Figure 2. a) 2-s time series of count rates of coincidences registered by ASNT spectrometer, shown in percent of the count rates measured at fair weather before TGE; b) energy spectra of both TGE species recovered from energy release histograms; c) 1-min time series of count rates of coincidences registered by ASNT spectrometer; d) energy spectra of both TGE species recovered from energy release histograms.
In Fig. 2c we show the same ASNT spectrometer coincidences, as in Fig. 2a but for the 1-min time series of count rates (in 2009 the ASNT electronics sampling time was 1 minute.). As we can see in Fig. 2d, the intensities of electron and gamma ray spectra are almost equal at high energies, and the electron to gamma ray ratio reaches 66% at the minute 22:49-22:50. It can happen only if a strong accelerating electric field is very low above the ground (we estimate the height to be 25-50 m) and the electron avalanche covers a sizable area on the ground. Thus, the fraction of electrons in the TGEs selected for energy spectra recovering, are much larger than the fraction of Compton scattered electrons.

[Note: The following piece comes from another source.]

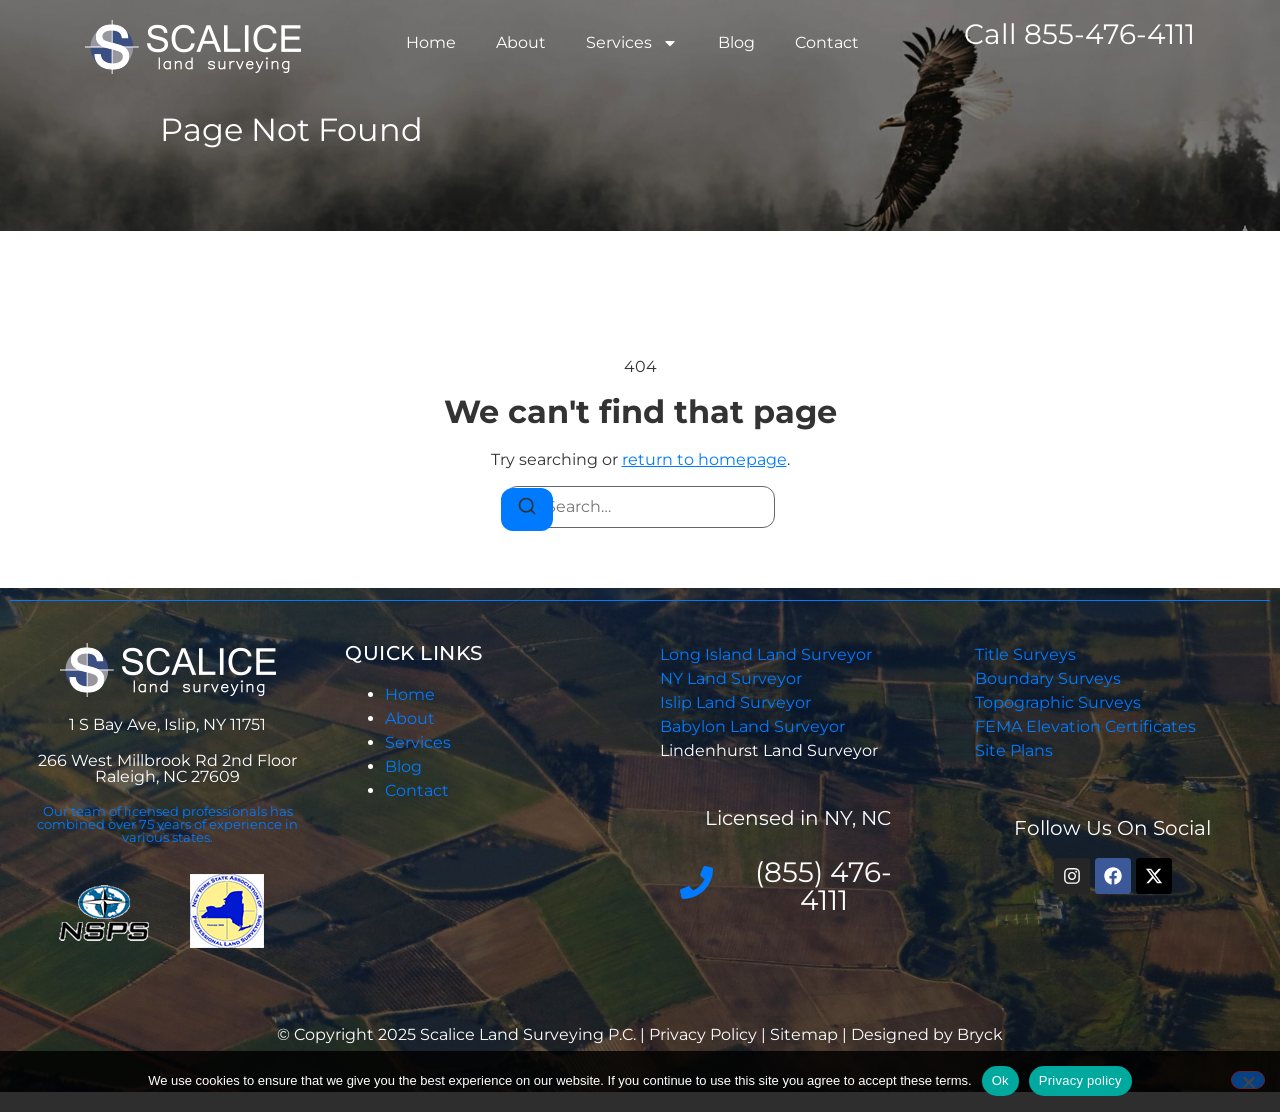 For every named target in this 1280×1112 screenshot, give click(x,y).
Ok (1000, 1080)
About (521, 42)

Characteristics of selected TGE events with large electron content
In Table 2 we show several parameters of TGEs for with we recover the electron energy spectrum and estimate the height of the termination of the accelerated electric field. A full set of TGE parameters is available from the Mendeley data set (Chilingarian et al., 2022b)
In the first column of the table, we put the date of the TGE that occurred during 3 last years (2019-2021). In the second column of the table, we show the power-law index of the electron differential energy spectra derived from the energy release histograms measured by the
ASNT spectrometer; in the third column - the same for the gamma ray spectra. In the fourth column - integral electron spectra from 7 MeV, in the fived - the same for gamma ray spectra. In the sixth and seventh columns, maximal energies of electrons and gamma rays; in the eighth column, we post the TGE significance - the percent of flux enhancement relative to fair weather value measured just before TGE, count rate of SEVAN detector upper scintillator (combination “100”) was used (energy threshold 7 MeV). In the ninth column, we show the approximate estimate of the strong accelerating electric field termination height obtained by the equation: H(m) ≈ (1.2Eγ(max)- Ee(max))/0.2, where Eγ(max) and Ee(max)) are estimates of maximum energies of gamma rays and electrons as measured on the earth’s surface and 0.2 MeV in the denominator is an approximate value of electron energy losses in the 1 m of air (Chilingarian et al., 2021d). We assume that the maximum energy of electrons on the exit of the strong electric field can be approximated by the measured on the earth’s surface maximum energy of gamma rays multiplied by a coefficient of 1.2 (this approximate equation is valid for the electric field heights up to 200 m). Due to the fast attenuation of the electron flux, electron spectra cannot be measured reliably by the ASNT spectrometer if the accelerating electric field terminates above 200 m). In the tenth column, we post the TGE duration; in the eleventh column, we show the share of electron flux related to gamma ray flux (above 7 MeV).